[THE PROBLEM] Once you have read the entries, please say how many lines hold the string "price", giving the number only.

*** Opening of DATASET EXCERPTS ***

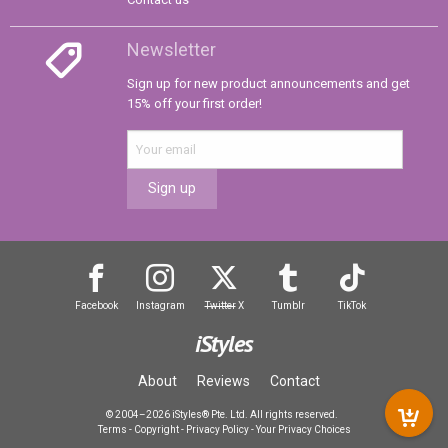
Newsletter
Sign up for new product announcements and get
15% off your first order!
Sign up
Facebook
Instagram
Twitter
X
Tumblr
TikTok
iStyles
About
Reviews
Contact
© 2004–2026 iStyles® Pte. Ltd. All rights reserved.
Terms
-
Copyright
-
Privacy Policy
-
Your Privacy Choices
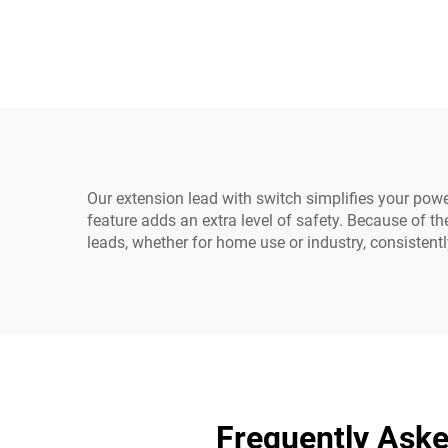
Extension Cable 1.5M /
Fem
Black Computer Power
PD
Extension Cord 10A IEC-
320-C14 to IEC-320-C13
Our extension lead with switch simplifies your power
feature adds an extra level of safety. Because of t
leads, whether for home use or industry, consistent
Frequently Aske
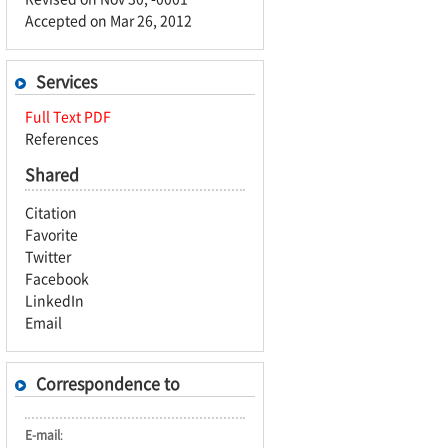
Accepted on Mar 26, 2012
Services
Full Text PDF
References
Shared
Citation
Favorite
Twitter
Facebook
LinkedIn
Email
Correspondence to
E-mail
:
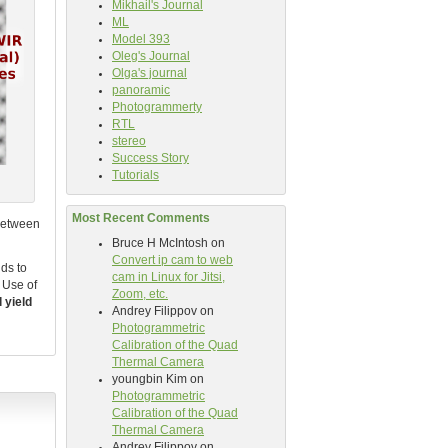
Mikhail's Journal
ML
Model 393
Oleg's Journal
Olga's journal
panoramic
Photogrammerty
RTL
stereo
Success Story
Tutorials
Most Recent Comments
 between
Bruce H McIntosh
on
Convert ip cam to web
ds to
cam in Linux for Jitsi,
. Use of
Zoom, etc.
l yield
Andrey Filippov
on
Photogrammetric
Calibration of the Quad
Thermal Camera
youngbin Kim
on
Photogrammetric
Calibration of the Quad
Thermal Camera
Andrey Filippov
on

*** Close of DATASET EXCERPTS ***
*** Opening of DATASET EXCERPTS ***

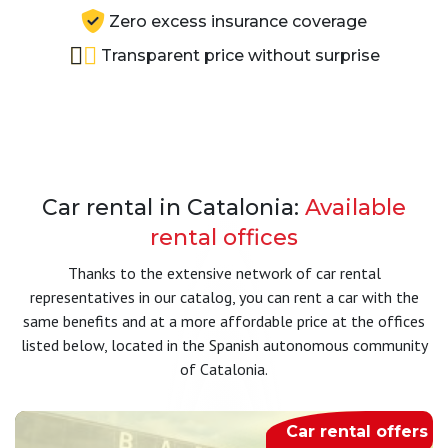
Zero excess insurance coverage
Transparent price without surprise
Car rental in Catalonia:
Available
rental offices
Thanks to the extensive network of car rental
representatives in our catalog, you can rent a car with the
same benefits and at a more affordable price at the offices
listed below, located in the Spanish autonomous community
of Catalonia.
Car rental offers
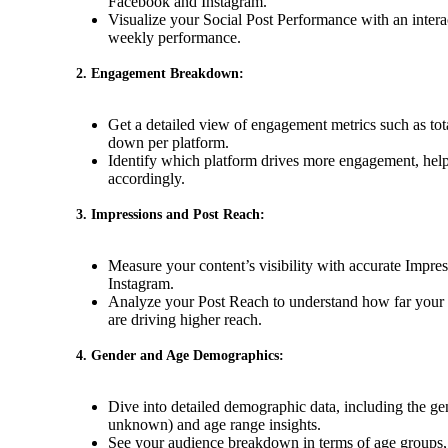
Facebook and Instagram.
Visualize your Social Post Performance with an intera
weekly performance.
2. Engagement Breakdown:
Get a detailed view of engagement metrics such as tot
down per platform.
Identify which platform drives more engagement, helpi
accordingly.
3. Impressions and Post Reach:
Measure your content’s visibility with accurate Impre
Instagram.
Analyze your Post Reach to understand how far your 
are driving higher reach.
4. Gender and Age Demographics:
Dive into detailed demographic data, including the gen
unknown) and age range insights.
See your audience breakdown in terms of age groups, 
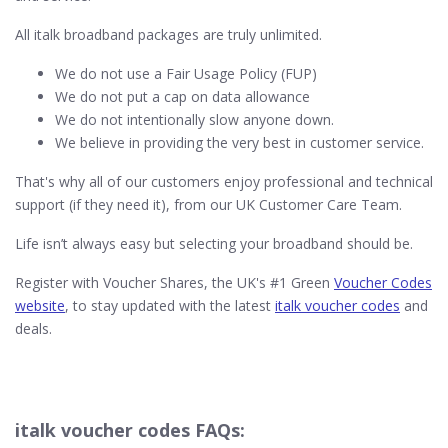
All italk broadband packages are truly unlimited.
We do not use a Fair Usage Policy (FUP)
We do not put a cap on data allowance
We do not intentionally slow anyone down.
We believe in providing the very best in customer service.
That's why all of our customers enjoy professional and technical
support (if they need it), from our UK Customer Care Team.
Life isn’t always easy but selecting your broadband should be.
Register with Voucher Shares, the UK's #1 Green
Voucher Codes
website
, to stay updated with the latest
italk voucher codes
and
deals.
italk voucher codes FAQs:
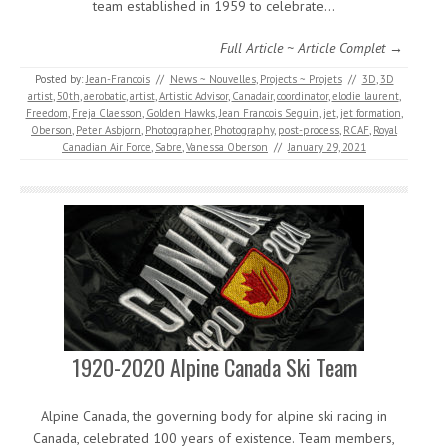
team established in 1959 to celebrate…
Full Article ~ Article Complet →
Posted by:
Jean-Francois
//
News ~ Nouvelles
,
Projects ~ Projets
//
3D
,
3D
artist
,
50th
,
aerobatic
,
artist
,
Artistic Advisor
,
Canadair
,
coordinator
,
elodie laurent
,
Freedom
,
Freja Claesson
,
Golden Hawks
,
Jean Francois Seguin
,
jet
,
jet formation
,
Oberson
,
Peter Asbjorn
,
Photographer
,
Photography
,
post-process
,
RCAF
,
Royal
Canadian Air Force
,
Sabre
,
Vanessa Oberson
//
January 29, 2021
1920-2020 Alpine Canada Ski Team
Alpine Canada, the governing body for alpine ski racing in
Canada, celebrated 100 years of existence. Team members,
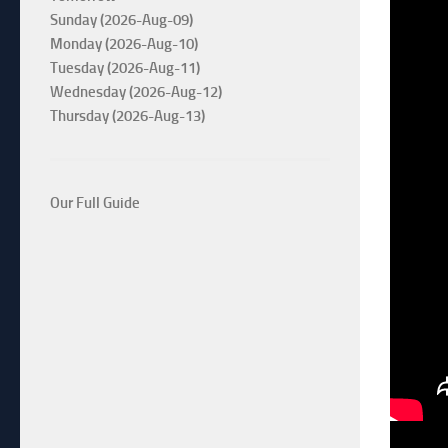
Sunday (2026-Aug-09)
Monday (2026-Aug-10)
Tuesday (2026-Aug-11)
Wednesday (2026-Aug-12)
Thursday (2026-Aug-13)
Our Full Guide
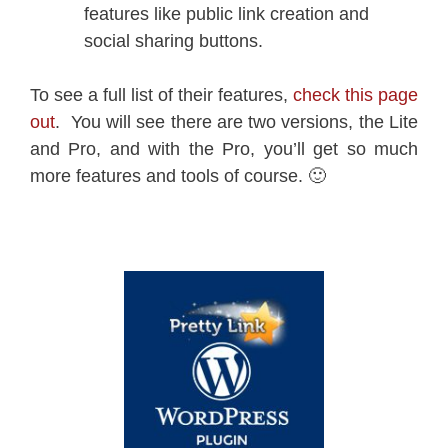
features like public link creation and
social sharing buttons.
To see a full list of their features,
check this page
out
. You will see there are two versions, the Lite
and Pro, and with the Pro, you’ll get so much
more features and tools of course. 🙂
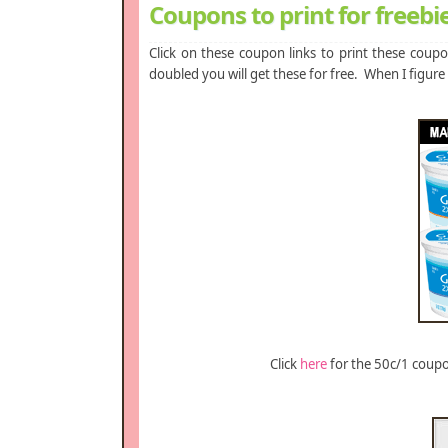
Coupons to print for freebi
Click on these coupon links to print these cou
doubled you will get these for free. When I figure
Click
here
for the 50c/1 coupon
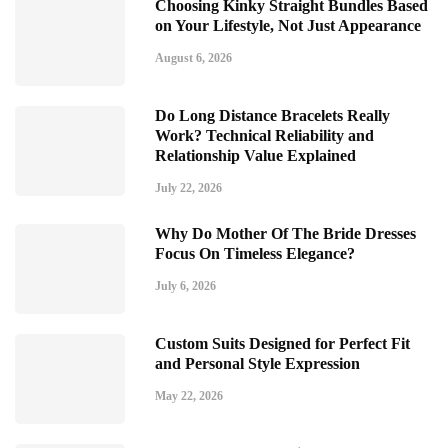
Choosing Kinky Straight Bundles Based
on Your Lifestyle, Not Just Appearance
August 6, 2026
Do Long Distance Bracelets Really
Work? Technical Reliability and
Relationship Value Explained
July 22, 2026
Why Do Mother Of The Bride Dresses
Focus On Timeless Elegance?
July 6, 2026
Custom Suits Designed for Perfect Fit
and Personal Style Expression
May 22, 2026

*** Close of DATASET EXCERPTS ***

[EXERCISE ANSWER] 2